L’écart est d’environ 20 points de pourcentage avec les filles et 50 avec les garçons au niveau secondaire, et d’environ 30 points avec les filles et 40 avec les garçons aux études postsecondaires.
De même, quand les chercheurs ont questionné les participants quant à leur niveau d’optimisme, ils ont constaté que 85% des jeunes « autres » avaient un faible niveau d’optimisme, contre 70% pour les filles et 59% pour les garçons.
La pandémie a possiblement privé ces jeunes de l’aide et des ressources dont ils auraient eu besoin, croit la docteure Généreux.
« Ce sont des personnes qui, à la base, ont toutes sortes d’enjeux d’isolement, de solitude accrue, a-t-elle dit.

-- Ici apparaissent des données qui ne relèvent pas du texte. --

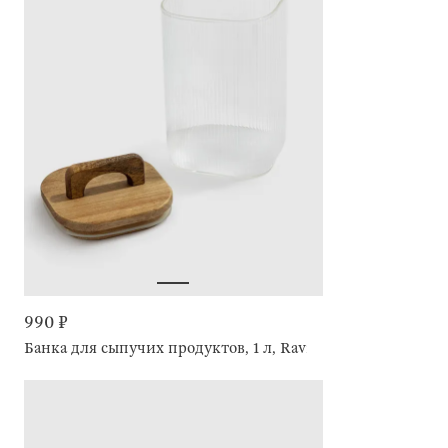
990 ₽
Банка для сыпучих продуктов, 1 л, Ravi wood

Ce sont des personnes qui vont avoir vraiment besoin d’avoir accès à différents types de soins ou de services de soutien, de ressources dans la communauté pour avoir un accompagnement quand même assez individuel.
« Tout ça a pu avoir été beaucoup ralenti (par la pandémie), non pas parce que les organismes ne sont pas actifs, mais parce qu’encore faut-il avoir la capacité d’organiser ça en présentiel. »
L’aide dont ces jeunes disent avoir besoin est d’ailleurs différente.
Si garçons et filles ont indiqué que le sport et les activités parascolaires sont des leviers importants de leur santé, les jeunes transgenres ou non binaires demandent plutôt des espaces où s’exprimer et se détendre.
Enfin, 20% des jeunes ayant une autre identité de genre ont rapporté avoir consommé du cannabis à au moins une reprise au cours du mois précédent l’enquête, soit presque trois fois plus que les garçons et les filles.
Leur consommation d’alcool suivait une tendance similaire.